Benioff disse a respeito:
Sansa é uma personagem de que gostamos mais do que qualquer outra. Queríamos muito que a Sansa tivesse um papel importante naquela temporada. Se fôssemos ficar absolutamente fiéis ao livro, seria muito difícil de fazer isso. Havia uma subtrama que nós adorávamos nos livros, mas era com uma personagem que não estava na série [Jeyne Poole].
Bryan Cogman acrescentou:
Se você tem uma trama envolvendo Ramsay, você vai usar uma das suas meninas principais (que é uma atriz incrivelmente talentosa que todos acompanhamos por cinco anos e que os espectadores amam e adoram), ou vai trazer uma personagem nova pra isso?
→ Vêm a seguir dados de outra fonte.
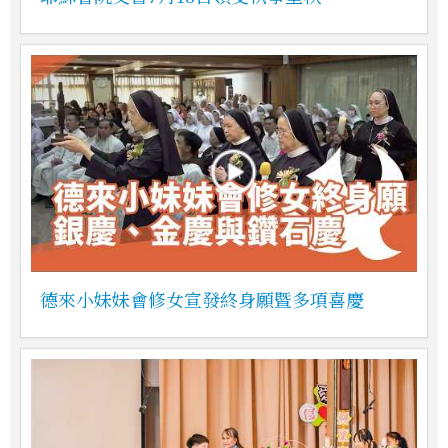
德來小妹妹會修女宣發終身願暨多項喜慶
Você vai usar a personagem em que a audiência já está investida.
[…]
Nosso Mindinho é um pouco mais descarado que o jogador por trás dos panos dos livros — sem dizer que um é melhor que o outro. E Ramsay não é conhecido em todo lugar como um psicopata. O Mindinho não tem essa inteligência. Ele sabe só que os Boltons são assustadores e aterrorizantes e não são totalmente dignos de confiança.
George R. R. Martin, porém, esclareceu em parte suas intenções nos livros:
Meu Mindinho nunca entregaria a Sansa para o Ramsay. Ele é obcecado por ela. Na metade do tempo ele acha que ela é a filha que ele nunca teve — que ele queria ter, se tivesse se casado com Catelyn. Na outra metade, ele acha que ela é a Catelyn, e a quer pra si. Ele não vai dá-la pra alguém que faria mal a ela. Isso vai ser bem diferente nos livros.
Deixo para que cada um dos leitores tire suas conclusões a esse respeito.
Ainda não temos notícias sobre um possível lançamento do livro no Brasil. Ele está disponível em versão Kindle na Amazon em inglês (já lançado) e em espanhol (com lançamento previsto para novembro).